Johnson & Johnson (J&J) has received a setback during the first quarter ended March 2007 and its net earnings declined by 22.1 per cent to $2,573 million from $3,305 million in the corresponding period of last year mainly due to provision for special items. Without special items, the net earnings worked out to $3.4 billion. The company's sales, however, increased by 15.7 per cent to $15,037 million from $12,992 million. With sharp fall in profits, its earning per share came down to $0.88 from $1.10.

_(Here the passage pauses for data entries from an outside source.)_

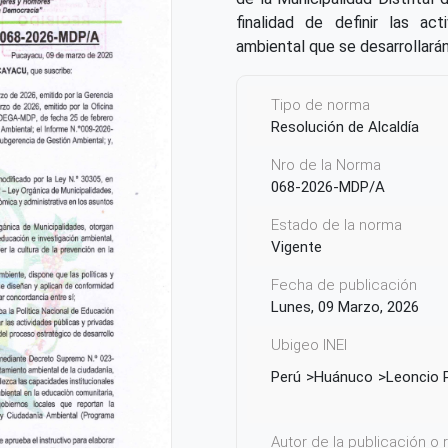
finalidad de definir las ac
ambiental que se desarrollarán
Tipo de norma
Resolución de Alcaldía
Nro de la Norma
068-2026-MDP/A
Estado de la norma
Vigente
Fecha de publicación
Lunes, 09 Marzo, 2026
Ubigeo INEI
Perú
Huánuco
Leoncio 
Autor de la publicación o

J&J has recorded US sales of $8,247 million in the first quarter of 2007 as compared to $7,371 million in the similar period of last year, a growth of 11.9 per cent. Its sales in Europe improved by 24.1 per cent to $3,812 million. Pharmaceutical sales increased by 10.6 per cent to $6,221 million from $5,626 million. Sales growth reflects the strong performance of Topamax, an antiepileptic and a treatment for the prevention of migraine headaches; and Levaquin, Risperdal, Risperdal, Consta and Invega.
"Our solid first-quarter results demonstrate the strength of our broadly-based businesses, especially the strong performance of our pharmaceutical business," said William C Weldon, chairman and CEO. "We are delighted to add the Pfizer Consumer Healthcare and Conor Medsystems businesses to the J&J family of companies. Our strategy of being broadly-based continues to serve us well and is one of the keys to our consistent long term performance."
Worldwide Medical Devices and Diagnostics sales of $5.3 billion for the first quarter represented a 6.2 per cent increase over the prior year with operational growth of 3.7 per cent.